= What the exercise asks =
Would you transcribe each entry precisely as it stands, setting aside any images?

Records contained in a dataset
■ ■ ■ ■
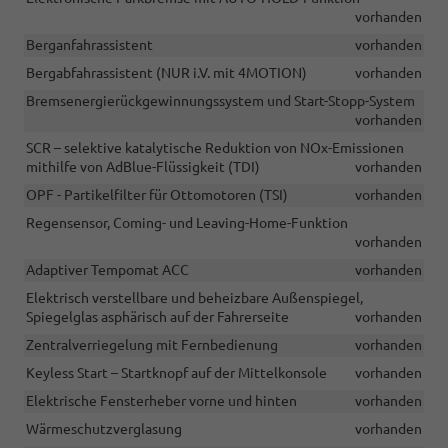
vorhanden
Berganfahrassistent
vorhanden
Bergabfahrassistent (NUR i.V. mit 4MOTION)
vorhanden
Bremsenergierückgewinnungssystem und Start-Stopp-System
vorhanden
SCR – selektive katalytische Reduktion von NOx-Emissionen
mithilfe von AdBlue-Flüssigkeit (TDI)
vorhanden
OPF - Partikelfilter für Ottomotoren (TSI)
vorhanden
Regensensor, Coming- und Leaving-Home-Funktion
vorhanden
Adaptiver Tempomat ACC
vorhanden
Elektrisch verstellbare und beheizbare Außenspiegel,
Spiegelglas asphärisch auf der Fahrerseite
vorhanden
Zentralverriegelung mit Fernbedienung
vorhanden
Keyless Start – Startknopf auf der Mittelkonsole
vorhanden
Elektrische Fensterheber vorne und hinten
vorhanden
Wärmeschutzverglasung
vorhanden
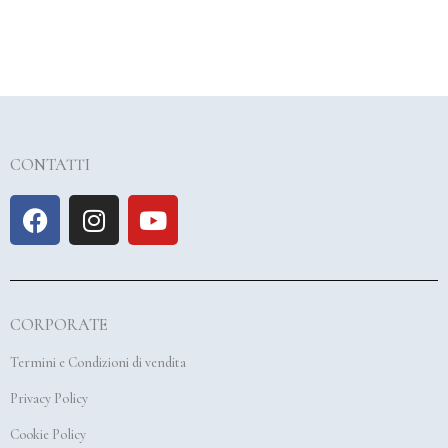
CONTATTI
F
I
Y
a
n
o
c
s
u
e
t
t
b
a
u
CORPORATE
o
g
b
o
r
e
Termini e Condizioni di vendita
k
a
Privacy Policy
m
Cookie Policy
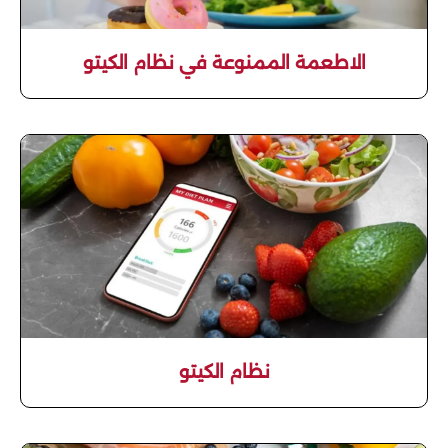
الاطعمة الممنوعة في نظام الكيتو
نظام الكيتو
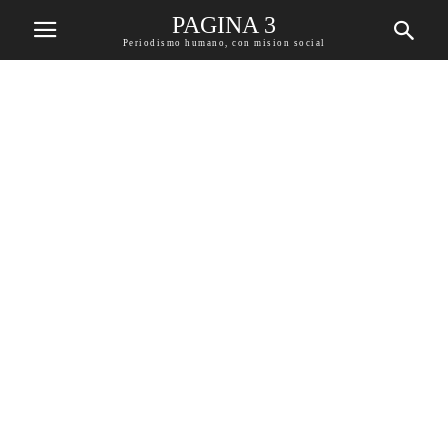
PAGINA 3
Periodismo humano, con mision social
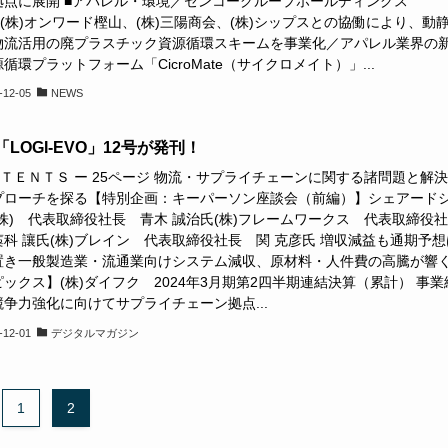
拠点に展開 ■アパレル・環境／センコーグループホールディングス
⇒(株)オンワード樫山、(株)三陽商会、(株)シップスとの協働により、動
物流活用の廃プラスチック資源循環スキームを事業化／アパレル業界の
循環プラットフォーム「CicroMate（サイクロメイト）」...
-12-05
NEWS
LOGI-EVO」12号が発刊！
ＮＴＥＮＴＳ ー 25ページ 物流・サプライチェーンに関する諸問題と解
プローチを探る【特別企画：キーパーソン座談会（前編）】シェアード
株) 代表取締役社長 青木 誠治氏(株)フレームワークス 代表取締役社
科 讓氏(株)ブレイン 代表取締役社長 関 克彦氏 増収減益も通期予想
置き一般製造業・流通業向けシステム減収、原材料・人件費の高騰が響
ックス】(株)ダイフク 2024年3月期第2四半期連結決算（累計） 事業
争力強化に向けてサプライチェーン拠点...
-12-01
デジタルマガジン
1
2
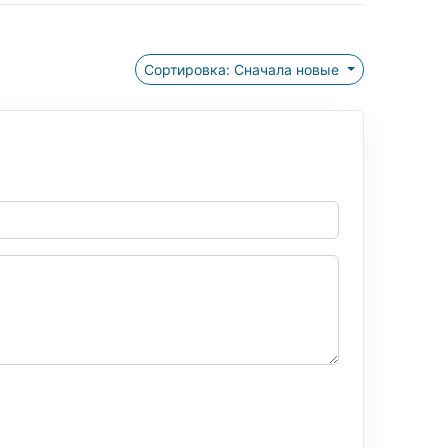
Сортировка: Сначала новые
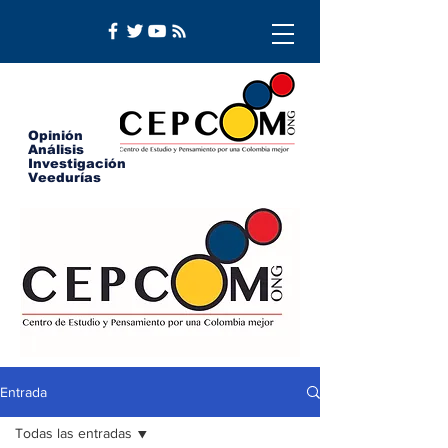
Opinión
Análisis
Investigación
Veedurías
Entrada
Todas las entradas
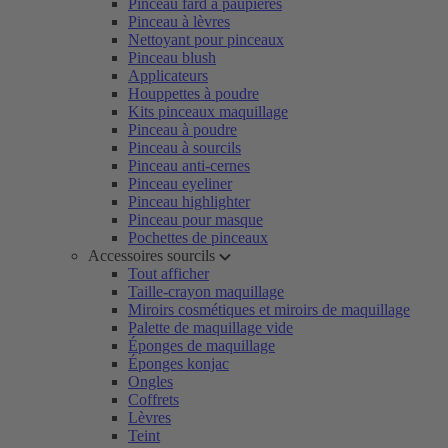
Pinceau fard à paupières
Pinceau à lèvres
Nettoyant pour pinceaux
Pinceau blush
Applicateurs
Houppettes à poudre
Kits pinceaux maquillage
Pinceau à poudre
Pinceau à sourcils
Pinceau anti-cernes
Pinceau eyeliner
Pinceau highlighter
Pinceau pour masque
Pochettes de pinceaux
Accessoires sourcils
Tout afficher
Taille-crayon maquillage
Miroirs cosmétiques et miroirs de maquillage
Palette de maquillage vide
Éponges de maquillage
Éponges konjac
Ongles
Coffrets
Lèvres
Teint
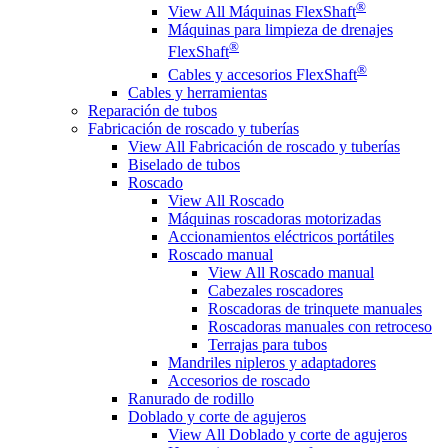
®
View All Máquinas FlexShaft
Máquinas para limpieza de drenajes
®
FlexShaft
®
Cables y accesorios FlexShaft
Cables y herramientas
Reparación de tubos
Fabricación de roscado y tuberías
View All Fabricación de roscado y tuberías
Biselado de tubos
Roscado
View All Roscado
Máquinas roscadoras motorizadas
Accionamientos eléctricos portátiles
Roscado manual
View All Roscado manual
Cabezales roscadores
Roscadoras de trinquete manuales
Roscadoras manuales con retroceso
Terrajas para tubos
Mandriles nipleros y adaptadores
Accesorios de roscado
Ranurado de rodillo
Doblado y corte de agujeros
View All Doblado y corte de agujeros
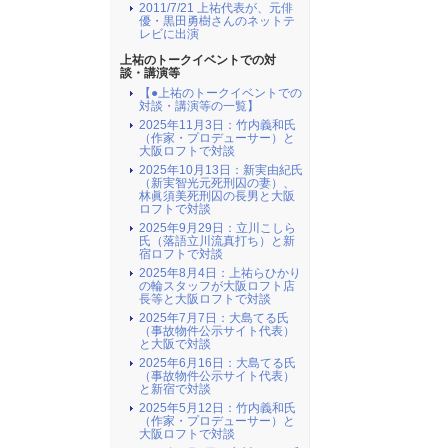
2011/7/21 上祐代表が、元俳
優・黒田勇樹さんのネットテ
レビに出演
上祐のトークイベントでの対
談・講演等
【●上祐のトークイベントでの
対談・講演等の一覧】
2025年11月3日：竹内義和氏
（作家・プロデューサー）と
大阪ロフトで対談
2025年10月13日：新実由紀氏
（新実智光元死刑囚の妻）、
林眞須美死刑囚の長男と大阪
ロフトで対談
2025年9月29日：立川こしら
氏（落語立川流真打ち）と新
宿ロフトで対談
2025年8月4日：上祐らひかり
の輪スタッフが大阪ロフト店
長等と大阪ロフトで対談
2025年7月7日：大島てる氏
（事故物件公示サイト代表）
と大阪で対談
2025年6月16日：大島てる氏
（事故物件公示サイト代表）
と新宿で対談
2025年5月12日：竹内義和氏
（作家・プロデューサー）と
大阪ロフトで対談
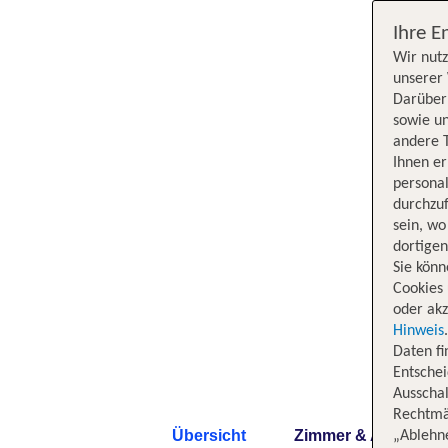
Ihre E
Wir nutz
unserer 
Darüber 
sowie un
andere 
Ihnen e
persona
durchzuf
sein, w
dortige
Sie könn
Cookies 
oder akz
Hinweis
Daten f
Entschei
Ausschal
Rechtmäß
Übersicht
Zimmer & Angebote
„Ablehn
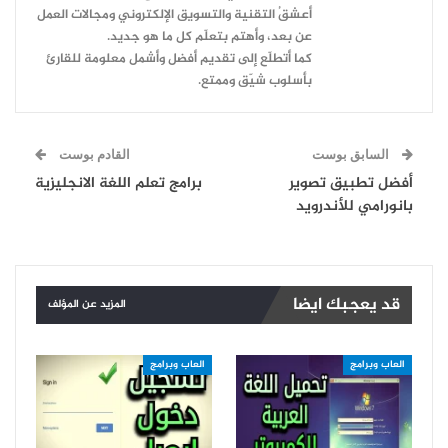
أعشقُ التقنية والتسويق الإلكتروني ومجالات العمل
عن بعد، وأهتم بتعلّم كل ما هو جديد.
كما أتطلّع إلى تقديم أفضل وأشمل معلومة للقارئ
بأسلوب شيّق وممتع.
السابق بوست
القادم بوست
أفضل تطبيق تصوير
برامج تعلم اللغة الانجليزية
بانورامي للأندرويد
قد يعجبك ايضا
المزيد عن المؤلف
العاب وبرامج
العاب وبرامج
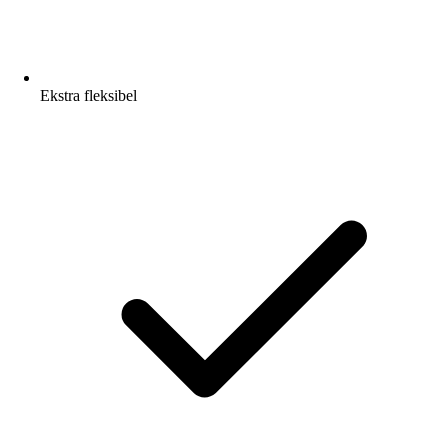
Ekstra fleksibel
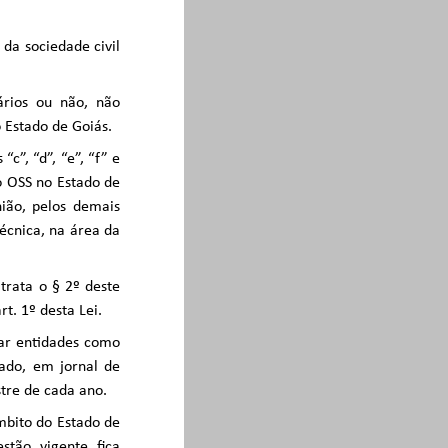
 da sociedade civil
ários ou não, não
 Estado de Goiás.
c”, “d”, “e”, “f” e
mo OSS no Estado de
nião, pelos demais
técnica, na área da
trata o § 2º deste
t. 1º desta Lei.
car entidades como
tado, em jornal de
stre de cada ano.
mbito do Estado de
tão vigente fica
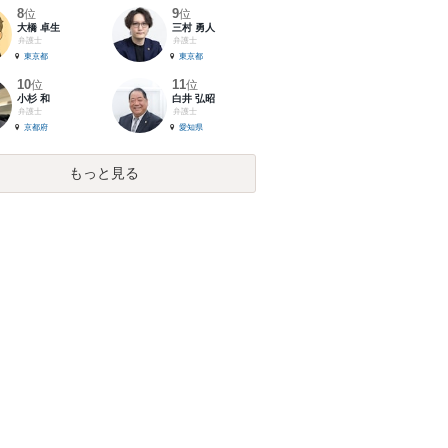
8
9
位
位
大橋 卓生
三村 勇人
弁護士
弁護士
東京都
東京都
10
11
位
位
小杉 和
白井 弘昭
弁護士
弁護士
京都府
愛知県
もっと見る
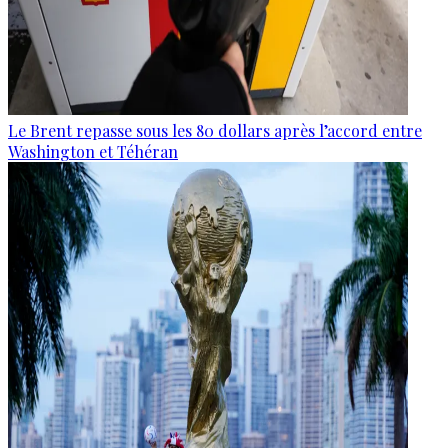
Le Brent repasse sous les 80 dollars après l’accord entre
Washington et Téhéran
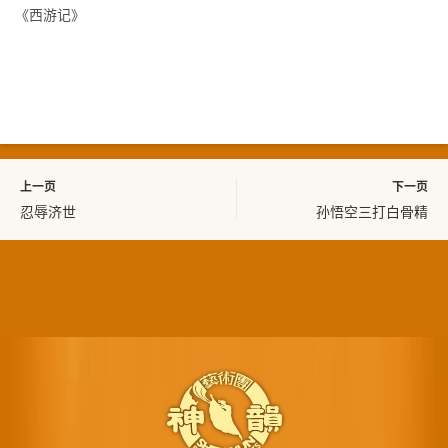
《西游记》
上一页
下一页
忍辱济世
孙悟空三打白骨精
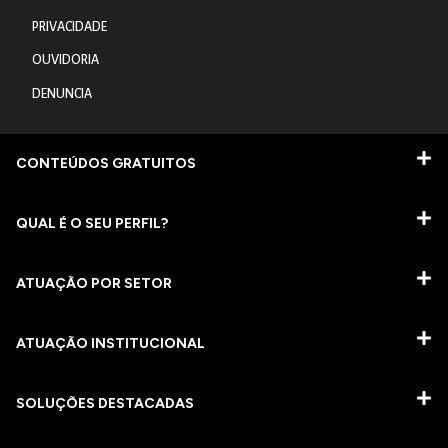
PRIVACIDADE
OUVIDORIA
DENUNCIA
CONTEÚDOS GRATUITOS
QUAL É O SEU PERFIL?
ATUAÇÃO POR SETOR
ATUAÇÃO INSTITUCIONAL
SOLUÇÕES DESTACADAS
■ ■ ■ ■
= Answer for this exercise =
vorhanden
Berganfahrassistent
vorhanden
Bergabfahrassistent (NUR i.V. mit 4MOTION)
vorhanden
Bremsenergierückgewinnungssystem und Start-Stopp-System
vorhanden
SCR – selektive katalytische Reduktion von NOx-Emissionen
mithilfe von AdBlue-Flüssigkeit (TDI)
vorhanden
OPF - Partikelfilter für Ottomotoren (TSI)
vorhanden
Regensensor, Coming- und Leaving-Home-Funktion
vorhanden
Adaptiver Tempomat ACC
vorhanden
Elektrisch verstellbare und beheizbare Außenspiegel,
Spiegelglas asphärisch auf der Fahrerseite
vorhanden
Zentralverriegelung mit Fernbedienung
vorhanden
Keyless Start – Startknopf auf der Mittelkonsole
vorhanden
Elektrische Fensterheber vorne und hinten
vorhanden
Wärmeschutzverglasung
vorhanden
CONTATTI
F
I
Y
a
n
o
c
s
u
e
t
t
b
a
u
CORPORATE
o
g
b
o
r
e
Termini e Condizioni di vendita
k
a
Privacy Policy
m
Cookie Policy
الاطعمة الممنوعة في نظام الكيتو
نظام الكيتو
PAGINA 3
Periodismo humano, con mision social
拠点に展開 ■アパレル・環境／センコーグループホールディングス
⇒(株)オンワード樫山、(株)三陽商会、(株)シップスとの協働により、動
物流活用の廃プラスチック資源循環スキームを事業化／アパレル業界の
循環プラットフォーム「CicroMate（サイクロメイト）」...
-12-05
NEWS
LOGI-EVO」12号が発刊！
ＮＴＥＮＴＳ ー 25ページ 物流・サプライチェーンに関する諸問題と解
プローチを探る【特別企画：キーパーソン座談会（前編）】シェアード
株) 代表取締役社長 青木 誠治氏(株)フレームワークス 代表取締役社
科 讓氏(株)ブレイン 代表取締役社長 関 克彦氏 増収減益も通期予想
置き一般製造業・流通業向けシステム減収、原材料・人件費の高騰が響
ックス】(株)ダイフク 2024年3月期第2四半期連結決算（累計） 事業
争力強化に向けてサプライチェーン拠点...
-12-01
デジタルマガジン
1
2
Сортировка: Сначала новые
Opinión
Análisis
Investigación
Veedurías
Entrada
Todas las entradas
Pinceau fard à paupières
Pinceau à lèvres
Nettoyant pour pinceaux
Pinceau blush
Applicateurs
Houppettes à poudre
Kits pinceaux maquillage
Pinceau à poudre
Pinceau à sourcils
Pinceau anti-cernes
Pinceau eyeliner
Pinceau highlighter
Pinceau pour masque
Pochettes de pinceaux
Accessoires sourcils
Tout afficher
Taille-crayon maquillage
Miroirs cosmétiques et miroirs de maquillage
Palette de maquillage vide
Éponges de maquillage
Éponges konjac
Ongles
Coffrets
Lèvres
Teint
®
View All Máquinas FlexShaft
Máquinas para limpieza de drenajes
®
FlexShaft
®
Cables y accesorios FlexShaft
Cables y herramientas
Reparación de tubos
Fabricación de roscado y tuberías
View All Fabricación de roscado y tuberías
Biselado de tubos
Roscado
View All Roscado
Máquinas roscadoras motorizadas
Accionamientos eléctricos portátiles
Roscado manual
View All Roscado manual
Cabezales roscadores
Roscadoras de trinquete manuales
Roscadoras manuales con retroceso
Terrajas para tubos
Mandriles nipleros y adaptadores
Accesorios de roscado
Ranurado de rodillo
Doblado y corte de agujeros
View All Doblado y corte de agujeros
2011/7/21 上祐代表が、元俳
優・黒田勇樹さんのネットテ
レビに出演
上祐のトークイベントでの対
談・講演等
【●上祐のトークイベントでの
対談・講演等の一覧】
2025年11月3日：竹内義和氏
（作家・プロデューサー）と
大阪ロフトで対談
2025年10月13日：新実由紀氏
（新実智光元死刑囚の妻）、
林眞須美死刑囚の長男と大阪
ロフトで対談
2025年9月29日：立川こしら
氏（落語立川流真打ち）と新
宿ロフトで対談
2025年8月4日：上祐らひかり
の輪スタッフが大阪ロフト店
長等と大阪ロフトで対談
2025年7月7日：大島てる氏
（事故物件公示サイト代表）
と大阪で対談
2025年6月16日：大島てる氏
（事故物件公示サイト代表）
と新宿で対談
2025年5月12日：竹内義和氏
（作家・プロデューサー）と
大阪ロフトで対談
Ihre E
Wir nutz
unserer 
Darüber 
sowie un
andere 
Ihnen e
persona
durchzuf
sein, w
dortige
Sie könn
Cookies 
oder akz
Hinweis
Daten f
Entschei
Ausschal
Rechtmäß
Übersicht
Zimmer & Angebote
„Ablehn
أعشقُ التقنية والتسويق الإلكتروني ومجالات العمل
عن بعد، وأهتم بتعلّم كل ما هو جديد.
كما أتطلّع إلى تقديم أفضل وأشمل معلومة للقارئ
بأسلوب شيّق وممتع.
السابق بوست
القادم بوست
أفضل تطبيق تصوير
برامج تعلم اللغة الانجليزية
بانورامي للأندرويد
قد يعجبك ايضا
المزيد عن المؤلف
العاب وبرامج
العاب وبرامج
Ekstra fleksibel
 da sociedade civil
ários ou não, não
 Estado de Goiás.
c”, “d”, “e”, “f” e
mo OSS no Estado de
nião, pelos demais
técnica, na área da
trata o § 2º deste
t. 1º desta Lei.
car entidades como
tado, em jornal de
stre de cada ano.
mbito do Estado de
tão vigente fica
8
9
位
位
大橋 卓生
三村 勇人
弁護士
弁護士
東京都
東京都
10
11
位
位
小杉 和
白井 弘昭
弁護士
弁護士
京都府
愛知県
もっと見る
Le Brent repasse sous les 80 dollars après l’accord entre
Washington et Téhéran
《西游记》
上一页
下一页
忍辱济世
孙悟空三打白骨精
PRIVACIDADE
OUVIDORIA
DENUNCIA
CONTEÚDOS GRATUITOS
QUAL É O SEU PERFIL?
ATUAÇÃO POR SETOR
ATUAÇÃO INSTITUCIONAL
SOLUÇÕES DESTACADAS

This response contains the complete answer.